Hunters Lodge sadly fell into a state of disrepair for a long time, and as cars became more reliable and the highway was, several times in fact, repaved, those stopovers of the old days were suddenly no longer as relevant and necessary as they once were.
News that MADA Hotels had taken over Hunters Lodge and undertaken a major refurbishment of the main building which comprises 12 rooms, the restaurants, bar and public areas, was most welcome, therefore, prompting me to go down memory lane and write about this place, which I am sure for many of my readers in my age group will also bring fond memories of days long since gone. From information received it appears that in fact more rooms have been added, showing the intention of the owners to provide a venue within easy reach to the capital where small conferences and workshops can be held just off the main highway and set in 25 acres of wilderness close to the Chyulu Hills and Tsavo West national parks.

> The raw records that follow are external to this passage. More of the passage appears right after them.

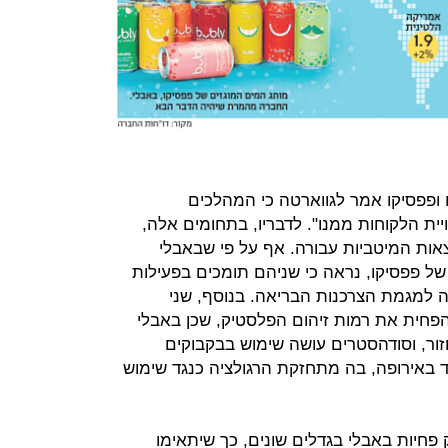
 ופפסיקו אמר לגווארטה כי המהלכים
ית הלקוחות ממנו". לדבריו, בתחומים אלה,
אות המיטביות עבורה. אף על פי שבאבלי
של פפסיקו, נראה כי שניהם תומכים בפעילות
למגמת הצרכנות הבריאה. בנוסף, שני
חית את רמות זיהום הפלסטיק, שכן באבלי
ור, וסודהסטרים עושה שימוש בבקבוקים
חד באירופה, בה מתחזקת הרגולציה כנגד שימוש
ק פחיות באבלי בגדלים שונים, כך שיתאימו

MADA Hotels also operates two smaller hotels in Nairobi, the Fig Tree Camp in the Masai Mara, two beach resorts near Kilifi, and a camp in Amboseli. The hotel group also owns and operates the Jinja Nile Resort in Uganda and a safari camp in Tarangire National Park, Tanzania, presently the only two of their properties outside Kenya.
Hunters Lodge was only recently re-opened after a lengthy refurbishment and modernization program, and opportunity permitting, is perhaps a drive from Nairobi to Mombasa worth the consideration, to revisit the landmarks and little hotels along the route and provide some further insight of what things are like today compared to the “old days” I was privileged to experience in Kenya.